Catalytic versatility of trehalase: synthesis of alpha-D-glucopyranosyl alpha-D-xylopyranoside from beta-D-glucosyl fluoride and alpha-D-xylose.

Trehalase was previously shown (see ref. 5) to hydrolyze alpha-D-glucosyl fluoride, forming beta-D-glucose, and to synthesize alpha, alpha-trehalose from beta-D-glucosyl fluoride plus alpha-D-glucose. Present observations further define the enzyme's separate cosubstrate requirements in utilizing these nonglycosidic substrates. alpha-D-Glucopyranose and alpha-D-xylopyranose were found to be uniquely effective in enabling Trichoderma reesei trehalase to catalyze reactions with beta-D-glucosyl fluoride. As little as 0.2mM added alpha-D-glucose (0.4mM alpha-D-xylose) substantially increased the rate of enzymically catalyzed release of fluoride from 25mM beta-D-glucosyl fluoride at 0 degrees.
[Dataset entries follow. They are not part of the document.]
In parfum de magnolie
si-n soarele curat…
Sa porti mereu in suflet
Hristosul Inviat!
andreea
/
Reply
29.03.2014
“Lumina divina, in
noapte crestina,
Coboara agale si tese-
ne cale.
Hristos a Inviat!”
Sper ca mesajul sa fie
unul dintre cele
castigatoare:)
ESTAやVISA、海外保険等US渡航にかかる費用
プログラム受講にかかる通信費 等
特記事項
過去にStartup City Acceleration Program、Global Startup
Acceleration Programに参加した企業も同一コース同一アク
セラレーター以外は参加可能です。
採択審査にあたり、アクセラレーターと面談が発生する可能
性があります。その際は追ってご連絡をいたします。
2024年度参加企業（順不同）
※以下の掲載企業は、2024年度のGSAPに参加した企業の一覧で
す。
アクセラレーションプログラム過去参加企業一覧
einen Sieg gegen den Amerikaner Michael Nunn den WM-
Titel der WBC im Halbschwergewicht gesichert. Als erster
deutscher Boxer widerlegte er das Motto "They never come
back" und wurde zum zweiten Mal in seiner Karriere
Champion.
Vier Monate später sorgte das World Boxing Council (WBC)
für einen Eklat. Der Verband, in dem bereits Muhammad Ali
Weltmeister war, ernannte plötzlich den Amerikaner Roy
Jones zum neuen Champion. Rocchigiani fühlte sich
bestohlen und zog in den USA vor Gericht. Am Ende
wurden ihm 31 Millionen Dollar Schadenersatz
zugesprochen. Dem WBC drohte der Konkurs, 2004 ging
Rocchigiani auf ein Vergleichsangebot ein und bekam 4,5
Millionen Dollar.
Digests of beta-D-glucosyl fluoride plus alpha-D-xylose yielded the alpha, alpha-trehalose analog, alpha-D-glucopyranosyl alpha-D-xylopyranoside, as a transient (i.e., subsequently hydrolyzed) transfer-product. The need for an aldopyranose acceptor having an axial 1-OH group when beta-D-glucosyl fluoride is the donor, and for water when alpha-D-glucosyl fluoride is the substrate, indicates that the catalytic groups of trehalose have the flexibility to catalyze different stereochemical reactions.
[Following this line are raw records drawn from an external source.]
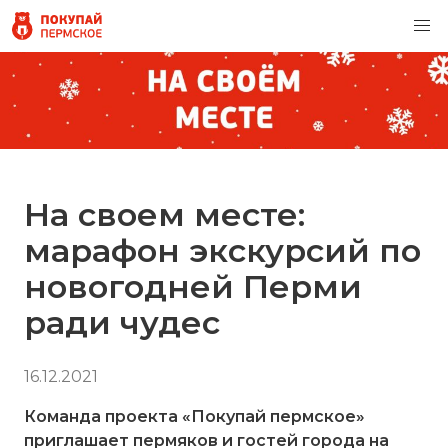
На своем месте:
марафон экскурсий по
новогодней Перми
ради чудес
16.12.2021
Команда проекта «Покупай пермское»
приглашает пермяков и гостей города на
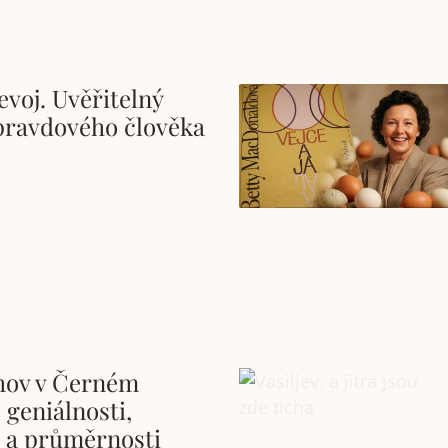
evoj. Uvěřitelný
pravdového člověka
chov v Černém
geniálnosti,
i a průměrnosti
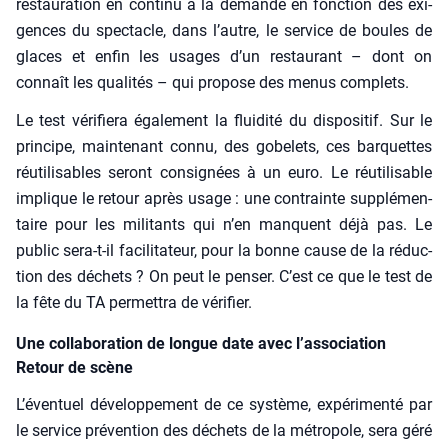
res­tau­ra­tion en conti­nu à la demande en fonc­tion des exi­
gences du spec­tacle, dans l’autre, le ser­vice de boules de
glaces et enfin les usages d’un res­tau­rant – dont on
connaît les qua­li­tés – qui pro­pose des menus com­plets.
Le test véri­fie­ra éga­le­ment la flui­di­té du dis­po­si­tif. Sur le
prin­cipe, main­te­nant connu, des gobe­lets, ces bar­quettes
réuti­li­sables seront consi­gnées à un euro. Le réuti­li­sable
implique le retour après usage : une contrainte sup­plé­men­
taire pour les mili­tants qui n’en manquent déjà pas. Le
public sera-t-il faci­li­ta­teur, pour la bonne cause de la réduc­
tion des déchets ? On peut le pen­ser. C’est ce que le test de
la fête du TA per­met­tra de véri­fier.
Une collaboration de longue date avec l’association
Retour de scène
L’éventuel déve­lop­pe­ment de ce sys­tème, expé­ri­men­té par
le ser­vice pré­ven­tion des déchets de la métro­pole, sera géré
Factors determining steric course of enzymic glycosylation reactions: glycosyl transfer products formed from 2,6-anhydro-1-deoxy-D-gluco-hept-1-enitol by alpha-glucosidases and an inverting exo-alpha-glucanase.
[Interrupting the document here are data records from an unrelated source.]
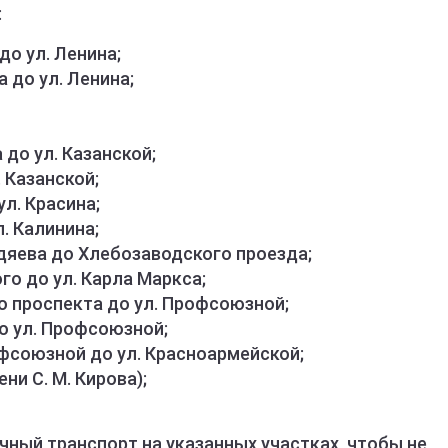
:
до ул. Ленина;
а до ул. Ленина;
 до ул. Казанской;
. Казанской;
ул. Красина;
л. Калинина;
ндяева до Хлебозаводского проезда;
ого до ул. Карла Маркса;
го проспекта до ул. Профсоюзной;
до ул. Профсоюзной;
офсоюзной до ул. Красноармейской;
ени С. М. Кирова);
чный транспорт на указанных участках, чтобы не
Glycosyl transfer products were formed from 2,6-anhydro-1-deoxy-D-gluco-hept-1-enitol (heptenitol) by purified alpha-glucosidases from Candida tropicalis and rice and by an inverting exo-alpha-glucanase (glucodextranase) from Arthrobacter globiformis. The products were structurally defined through 1H and 13C NMR (nuclear magnetic resonance) spectra of their crystalline per-O-acetates in comparison with those of authentic methyl 1-deoxy-alpha- and methyl 1-deoxy-beta-D-gluco-heptuloside. 1-Deoxy-alpha-D-gluco-heptulosyl-(2 leads to 7)-heptenitol and 1-deoxy-alpha-D-gluco-heptulosyl-(2 leads to 7)-D-gluco-heptulose were produced by both the Candida alpha-glucosidase and the glucodextranase; 1-deoxy-alpha-D-gluco-heptulosyl-(2 leads to 5)- and 1-deoxy-alpha-D-gluco-heptulosyl-(2 leads to 7)-D-gluco-heptuloses by the rice alpha-glucosidase. These results, together with our earlier findings of sterospecific hydration of heptenitol catalyzed by the same enzymes [Hehre, E. J., Brewer, C. F., Uchiyama, T., Schlesselmann, P., & Lehmann, J. (1980) Biochemistry 19, 3557-3564], show the inadequacy of the long-accepted notion that carbohydrase-catalyzed reactions always lead to retention (or always lead to inversion) of substrate configuration. In particular, the finding that glucodextranase forms transfer products of alpha configuration and a hydration product of beta configuration from the same substrate provides a clear example of the functioning of acceptors rather than donor substrates in selecting the steric course of reactions catalyzed by a glycosylase. The circumstances under which acceptor cosubstrates might be expected to show this significant effect are discussed. The opportunity presumably would exist whenever carbonium ion mediated reactions are catalyzed by glycosylases that provide oppositely oriented approaches of different acceptors to the catalytic center.